● Prompt
Reproduce the data below word for word.

[[ Data section open ]]

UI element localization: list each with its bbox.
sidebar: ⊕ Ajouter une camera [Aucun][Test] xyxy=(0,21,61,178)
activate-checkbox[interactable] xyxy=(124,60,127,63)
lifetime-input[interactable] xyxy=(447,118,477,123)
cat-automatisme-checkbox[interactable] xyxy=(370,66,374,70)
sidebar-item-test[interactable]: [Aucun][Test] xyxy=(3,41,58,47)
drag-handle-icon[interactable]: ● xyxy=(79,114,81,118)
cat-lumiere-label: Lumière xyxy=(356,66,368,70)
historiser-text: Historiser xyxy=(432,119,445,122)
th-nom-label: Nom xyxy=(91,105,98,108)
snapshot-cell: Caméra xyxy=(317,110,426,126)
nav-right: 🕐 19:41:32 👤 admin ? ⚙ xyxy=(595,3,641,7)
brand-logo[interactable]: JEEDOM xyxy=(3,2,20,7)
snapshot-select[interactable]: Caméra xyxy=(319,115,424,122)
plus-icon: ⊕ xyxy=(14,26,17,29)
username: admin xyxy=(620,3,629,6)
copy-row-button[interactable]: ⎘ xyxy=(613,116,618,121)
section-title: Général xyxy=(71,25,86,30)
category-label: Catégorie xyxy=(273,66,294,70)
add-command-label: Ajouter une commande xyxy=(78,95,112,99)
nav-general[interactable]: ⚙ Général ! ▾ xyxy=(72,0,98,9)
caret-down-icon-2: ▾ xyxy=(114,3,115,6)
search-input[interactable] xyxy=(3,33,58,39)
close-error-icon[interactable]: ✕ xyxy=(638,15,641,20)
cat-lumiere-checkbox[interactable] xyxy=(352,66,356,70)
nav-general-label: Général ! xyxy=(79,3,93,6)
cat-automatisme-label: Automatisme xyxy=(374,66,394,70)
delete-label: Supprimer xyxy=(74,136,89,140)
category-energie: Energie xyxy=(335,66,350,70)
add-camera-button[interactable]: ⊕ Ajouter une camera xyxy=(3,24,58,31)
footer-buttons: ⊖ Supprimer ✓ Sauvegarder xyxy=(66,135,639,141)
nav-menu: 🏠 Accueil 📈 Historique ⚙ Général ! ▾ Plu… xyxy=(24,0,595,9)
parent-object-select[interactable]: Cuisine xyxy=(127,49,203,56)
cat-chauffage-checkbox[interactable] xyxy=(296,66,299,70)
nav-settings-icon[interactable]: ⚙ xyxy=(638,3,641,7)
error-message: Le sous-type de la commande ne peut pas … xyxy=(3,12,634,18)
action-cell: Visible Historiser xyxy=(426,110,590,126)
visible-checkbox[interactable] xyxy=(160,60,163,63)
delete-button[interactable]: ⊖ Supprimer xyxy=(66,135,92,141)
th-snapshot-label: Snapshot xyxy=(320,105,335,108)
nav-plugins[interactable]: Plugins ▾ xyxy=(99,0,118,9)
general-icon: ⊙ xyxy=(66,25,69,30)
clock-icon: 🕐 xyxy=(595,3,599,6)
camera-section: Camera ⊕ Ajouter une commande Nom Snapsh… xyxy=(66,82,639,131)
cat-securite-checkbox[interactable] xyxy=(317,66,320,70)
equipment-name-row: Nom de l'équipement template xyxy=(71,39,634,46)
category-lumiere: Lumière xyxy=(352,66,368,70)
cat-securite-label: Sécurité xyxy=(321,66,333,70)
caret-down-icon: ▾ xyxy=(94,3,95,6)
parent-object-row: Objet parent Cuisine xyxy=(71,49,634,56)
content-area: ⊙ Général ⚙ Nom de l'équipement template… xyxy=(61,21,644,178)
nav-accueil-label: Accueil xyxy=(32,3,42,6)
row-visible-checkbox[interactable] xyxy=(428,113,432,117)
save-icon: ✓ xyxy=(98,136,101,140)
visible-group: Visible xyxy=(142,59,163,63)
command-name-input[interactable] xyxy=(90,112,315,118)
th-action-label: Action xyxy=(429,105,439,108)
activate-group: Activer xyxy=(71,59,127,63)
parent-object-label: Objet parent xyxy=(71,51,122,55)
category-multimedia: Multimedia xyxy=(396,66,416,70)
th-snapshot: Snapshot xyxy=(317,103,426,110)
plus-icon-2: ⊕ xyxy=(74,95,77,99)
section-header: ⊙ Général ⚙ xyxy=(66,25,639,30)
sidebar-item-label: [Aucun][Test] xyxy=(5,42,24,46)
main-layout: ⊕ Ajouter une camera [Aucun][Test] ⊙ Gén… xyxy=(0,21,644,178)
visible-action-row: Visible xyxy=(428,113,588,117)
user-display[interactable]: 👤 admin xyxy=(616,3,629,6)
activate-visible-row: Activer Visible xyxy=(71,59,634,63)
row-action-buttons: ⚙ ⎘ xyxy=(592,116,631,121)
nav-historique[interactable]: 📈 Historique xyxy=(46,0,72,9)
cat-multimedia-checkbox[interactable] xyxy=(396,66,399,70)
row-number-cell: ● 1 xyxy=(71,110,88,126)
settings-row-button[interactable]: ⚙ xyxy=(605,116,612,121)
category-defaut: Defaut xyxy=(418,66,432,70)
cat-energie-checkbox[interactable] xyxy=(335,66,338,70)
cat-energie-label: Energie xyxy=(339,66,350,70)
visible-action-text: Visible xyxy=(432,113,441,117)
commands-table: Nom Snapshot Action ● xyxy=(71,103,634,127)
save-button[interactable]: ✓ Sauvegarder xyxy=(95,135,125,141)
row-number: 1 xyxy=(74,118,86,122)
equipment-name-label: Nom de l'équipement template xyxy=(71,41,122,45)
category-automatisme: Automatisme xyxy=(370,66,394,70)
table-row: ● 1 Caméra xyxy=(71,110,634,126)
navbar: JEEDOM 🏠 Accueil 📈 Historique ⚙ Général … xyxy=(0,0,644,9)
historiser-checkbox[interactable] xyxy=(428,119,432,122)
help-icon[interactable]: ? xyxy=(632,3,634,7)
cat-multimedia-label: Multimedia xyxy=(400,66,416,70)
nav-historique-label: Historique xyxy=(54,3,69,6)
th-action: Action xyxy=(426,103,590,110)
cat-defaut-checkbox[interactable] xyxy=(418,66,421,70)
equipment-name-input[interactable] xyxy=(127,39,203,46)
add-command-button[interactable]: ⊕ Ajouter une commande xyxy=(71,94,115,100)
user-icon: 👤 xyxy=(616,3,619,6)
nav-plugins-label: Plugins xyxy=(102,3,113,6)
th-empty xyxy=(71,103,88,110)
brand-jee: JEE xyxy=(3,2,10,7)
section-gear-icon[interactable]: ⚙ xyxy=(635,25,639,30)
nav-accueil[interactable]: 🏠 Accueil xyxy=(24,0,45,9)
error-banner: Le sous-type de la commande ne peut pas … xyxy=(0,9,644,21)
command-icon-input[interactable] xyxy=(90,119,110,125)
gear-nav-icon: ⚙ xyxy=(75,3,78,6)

[[ Data section closed ]]

● Answer to this task
UI element localization: list each with its bbox.
sidebar: ⊕ Ajouter une camera [Aucun][Test] xyxy=(0,21,61,178)
activate-checkbox[interactable] xyxy=(124,60,127,63)
lifetime-input[interactable] xyxy=(447,118,477,123)
cat-automatisme-checkbox[interactable] xyxy=(370,66,374,70)
sidebar-item-test[interactable]: [Aucun][Test] xyxy=(3,41,58,47)
drag-handle-icon[interactable]: ● xyxy=(79,114,81,118)
cat-lumiere-label: Lumière xyxy=(356,66,368,70)
historiser-text: Historiser xyxy=(432,119,445,122)
th-nom-label: Nom xyxy=(91,105,98,108)
snapshot-cell: Caméra xyxy=(317,110,426,126)
nav-right: 🕐 19:41:32 👤 admin ? ⚙ xyxy=(595,3,641,7)
brand-logo[interactable]: JEEDOM xyxy=(3,2,20,7)
snapshot-select[interactable]: Caméra xyxy=(319,115,424,122)
plus-icon: ⊕ xyxy=(14,26,17,29)
username: admin xyxy=(620,3,629,6)
copy-row-button[interactable]: ⎘ xyxy=(613,116,618,121)
section-title: Général xyxy=(71,25,86,30)
category-label: Catégorie xyxy=(273,66,294,70)
add-command-label: Ajouter une commande xyxy=(78,95,112,99)
nav-general[interactable]: ⚙ Général ! ▾ xyxy=(72,0,98,9)
caret-down-icon-2: ▾ xyxy=(114,3,115,6)
search-input[interactable] xyxy=(3,33,58,39)
close-error-icon[interactable]: ✕ xyxy=(638,15,641,20)
cat-lumiere-checkbox[interactable] xyxy=(352,66,356,70)
nav-general-label: Général ! xyxy=(79,3,93,6)
cat-automatisme-label: Automatisme xyxy=(374,66,394,70)
delete-label: Supprimer xyxy=(74,136,89,140)
category-energie: Energie xyxy=(335,66,350,70)
add-camera-button[interactable]: ⊕ Ajouter une camera xyxy=(3,24,58,31)
footer-buttons: ⊖ Supprimer ✓ Sauvegarder xyxy=(66,135,639,141)
nav-menu: 🏠 Accueil 📈 Historique ⚙ Général ! ▾ Plu… xyxy=(24,0,595,9)
parent-object-select[interactable]: Cuisine xyxy=(127,49,203,56)
cat-chauffage-checkbox[interactable] xyxy=(296,66,299,70)
nav-settings-icon[interactable]: ⚙ xyxy=(638,3,641,7)
error-message: Le sous-type de la commande ne peut pas … xyxy=(3,12,634,18)
action-cell: Visible Historiser xyxy=(426,110,590,126)
visible-checkbox[interactable] xyxy=(160,60,163,63)
delete-button[interactable]: ⊖ Supprimer xyxy=(66,135,92,141)
th-snapshot-label: Snapshot xyxy=(320,105,335,108)
nav-plugins[interactable]: Plugins ▾ xyxy=(99,0,118,9)
general-icon: ⊙ xyxy=(66,25,69,30)
clock-icon: 🕐 xyxy=(595,3,599,6)
camera-section: Camera ⊕ Ajouter une commande Nom Snapsh… xyxy=(66,82,639,131)
cat-securite-checkbox[interactable] xyxy=(317,66,320,70)
equipment-name-row: Nom de l'équipement template xyxy=(71,39,634,46)
category-lumiere: Lumière xyxy=(352,66,368,70)
cat-securite-label: Sécurité xyxy=(321,66,333,70)
caret-down-icon: ▾ xyxy=(94,3,95,6)
parent-object-row: Objet parent Cuisine xyxy=(71,49,634,56)
content-area: ⊙ Général ⚙ Nom de l'équipement template… xyxy=(61,21,644,178)
nav-accueil-label: Accueil xyxy=(32,3,42,6)
row-visible-checkbox[interactable] xyxy=(428,113,432,117)
save-icon: ✓ xyxy=(98,136,101,140)
visible-group: Visible xyxy=(142,59,163,63)
command-name-input[interactable] xyxy=(90,112,315,118)
th-action-label: Action xyxy=(429,105,439,108)
activate-group: Activer xyxy=(71,59,127,63)
parent-object-label: Objet parent xyxy=(71,51,122,55)
category-multimedia: Multimedia xyxy=(396,66,416,70)
th-snapshot: Snapshot xyxy=(317,103,426,110)
plus-icon-2: ⊕ xyxy=(74,95,77,99)
section-header: ⊙ Général ⚙ xyxy=(66,25,639,30)
sidebar-item-label: [Aucun][Test] xyxy=(5,42,24,46)
main-layout: ⊕ Ajouter une camera [Aucun][Test] ⊙ Gén… xyxy=(0,21,644,178)
visible-action-row: Visible xyxy=(428,113,588,117)
user-display[interactable]: 👤 admin xyxy=(616,3,629,6)
activate-visible-row: Activer Visible xyxy=(71,59,634,63)
row-action-buttons: ⚙ ⎘ xyxy=(592,116,631,121)
nav-historique[interactable]: 📈 Historique xyxy=(46,0,72,9)
cat-multimedia-checkbox[interactable] xyxy=(396,66,399,70)
row-number-cell: ● 1 xyxy=(71,110,88,126)
settings-row-button[interactable]: ⚙ xyxy=(605,116,612,121)
category-defaut: Defaut xyxy=(418,66,432,70)
cat-energie-checkbox[interactable] xyxy=(335,66,338,70)
cat-energie-label: Energie xyxy=(339,66,350,70)
visible-action-text: Visible xyxy=(432,113,441,117)
commands-table: Nom Snapshot Action ● xyxy=(71,103,634,127)
save-button[interactable]: ✓ Sauvegarder xyxy=(95,135,125,141)
row-number: 1 xyxy=(74,118,86,122)
equipment-name-label: Nom de l'équipement template xyxy=(71,41,122,45)
category-automatisme: Automatisme xyxy=(370,66,394,70)
table-row: ● 1 Caméra xyxy=(71,110,634,126)
navbar: JEEDOM 🏠 Accueil 📈 Historique ⚙ Général … xyxy=(0,0,644,9)
historiser-checkbox[interactable] xyxy=(428,119,432,122)
help-icon[interactable]: ? xyxy=(632,3,634,7)
cat-multimedia-label: Multimedia xyxy=(400,66,416,70)
nav-historique-label: Historique xyxy=(54,3,69,6)
th-action: Action xyxy=(426,103,590,110)
cat-defaut-checkbox[interactable] xyxy=(418,66,421,70)
equipment-name-input[interactable] xyxy=(127,39,203,46)
add-command-button[interactable]: ⊕ Ajouter une commande xyxy=(71,94,115,100)
user-icon: 👤 xyxy=(616,3,619,6)
nav-plugins-label: Plugins xyxy=(102,3,113,6)
th-empty xyxy=(71,103,88,110)
brand-jee: JEE xyxy=(3,2,10,7)
section-gear-icon[interactable]: ⚙ xyxy=(635,25,639,30)
nav-accueil[interactable]: 🏠 Accueil xyxy=(24,0,45,9)
error-banner: Le sous-type de la commande ne peut pas … xyxy=(0,9,644,21)
command-icon-input[interactable] xyxy=(90,119,110,125)
gear-nav-icon: ⚙ xyxy=(75,3,78,6)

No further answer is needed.